Heh. Reminds me of a few years ago, when I was pressed into service to torture (I believe "verify" is the correct word, but whenever someone wants me to test something, they're kidding themselves if they think I'm anything other than a pit bull. Maybe that's why they usually just have me writing high level system specs and designing emulation platforms. But I digress...) a USB 2.0 high speed receiver. I thought the USB definition of jitter for high speed was crystal clear -- just stack up 480 bit times worth of data vertically and see if the template was ever violated. But, it turns out that a designer dedicated to proving himself "right" can find something to disagree about even there. He decided that (since my test case that really put his design into a tailspin was not running at exactly the nominal 480 Mb/s) the 480 bit times you were stacking had to be at exactly 480 Mb/ s, and not at the nominal transmit frequency. This let him "prove" that I was exceeding the jitter tolerance, by adding drift and jitter together to show that the signal was outside the specified template! I showed him (well, tried to show him) that, if you used his wacky definition, then if you took a signal that was transmitted at the edge of the specified frequency margin, and stacked up 480 of those bit times using nominal rather than transmitted period, you would violate the template EVEN WITH ZERO JITTER, so that couldn't be what they mean, right? I never convinced him of that, but the management understood. I also never convinced him that when his uber-fancy data recovery lost lock and just started spewing garbage (which it did in a rather spectacular way when it got lost, not just losing a bit here or there), that a 16 bit CRC was mathematically reduced to the same efficacy as a 16 bit checksum, e.g. incorrectly passing good data on 1 out of every 65536 bad packets.

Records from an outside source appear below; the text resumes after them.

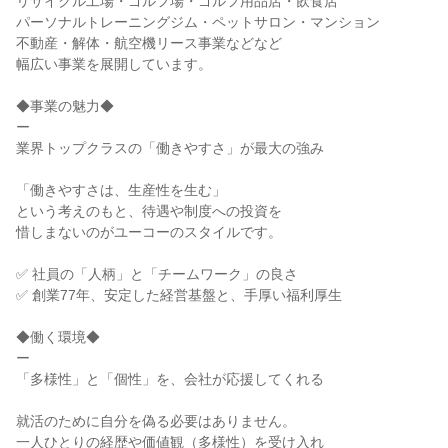
リサイクル工場・ゴルフ場・ゴルフ用品店・飲食店

パーソナルトレーニングジム・ペットサロン・マンション

不動産・解体・航空機リース事業などなど

幅広い事業を展開しています。

◆事業の魅力◆

ー

業界トップクラスの「働きやすさ」が最大の強み

「働きやすさは、生産性を生む」

という考えのもと、待遇や制度への投資を

惜しまないのがユーコーのスタイルです。

✅ 社員の「人柄」と「チームワーク」の良さ

✅ 創業77年、安定した経営基盤と、手厚い福利厚生

◆働く環境◆

ー

「多様性」と「個性」を、会社が応援してくれる

就活のために自分を偽る必要はありません。

一人ひとりの経歴や価値観（多様性）を受け入れ
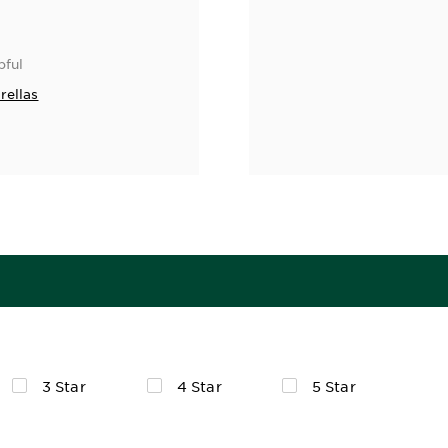
pful
rellas
3 Star
4 Star
5 Star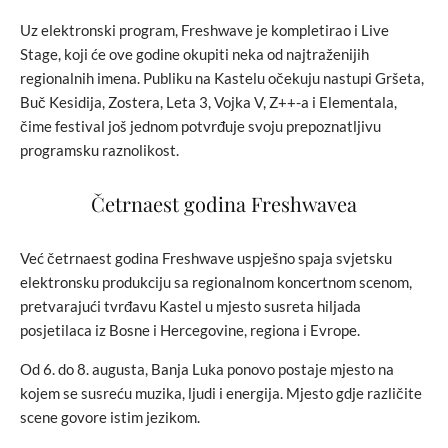
Uz elektronski program, Freshwave je kompletirao i Live
Stage, koji će ove godine okupiti neka od najtraženijih
regionalnih imena. Publiku na Kastelu očekuju nastupi Gršeta,
Buč Kesidija, Zostera, Leta 3, Vojka V, Z++-a i Elementala,
čime festival još jednom potvrđuje svoju prepoznatljivu
programsku raznolikost.
Četrnaest godina Freshwavea
Već četrnaest godina Freshwave uspješno spaja svjetsku
elektronsku produkciju sa regionalnom koncertnom scenom,
pretvarajući tvrđavu Kastel u mjesto susreta hiljada
posjetilaca iz Bosne i Hercegovine, regiona i Evrope.
Od 6. do 8. augusta, Banja Luka ponovo postaje mjesto na
kojem se susreću muzika, ljudi i energija. Mjesto gdje različite
scene govore istim jezikom.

Regards, Pat
On Mar 30, 7:58=A0pm, -jg <jim.granvi...@gmail.com> wrote:
> > are you assuming a 'classic PLL' design ? - it is unlikely the FPGA > PLLs are classic in nature, but are more likely to have 'other tricks' > and shortcuts to integrate better in digital process. > > -jg
There are silicon VCOs with on-board PLLs that do a fine job with rather standard - albiet higher frequency - phase detector schemes. We may not have the charge pumps with two caps and a resistor but the schemes are still somewhat standard. Maybe it's done very different in the FPGA realm.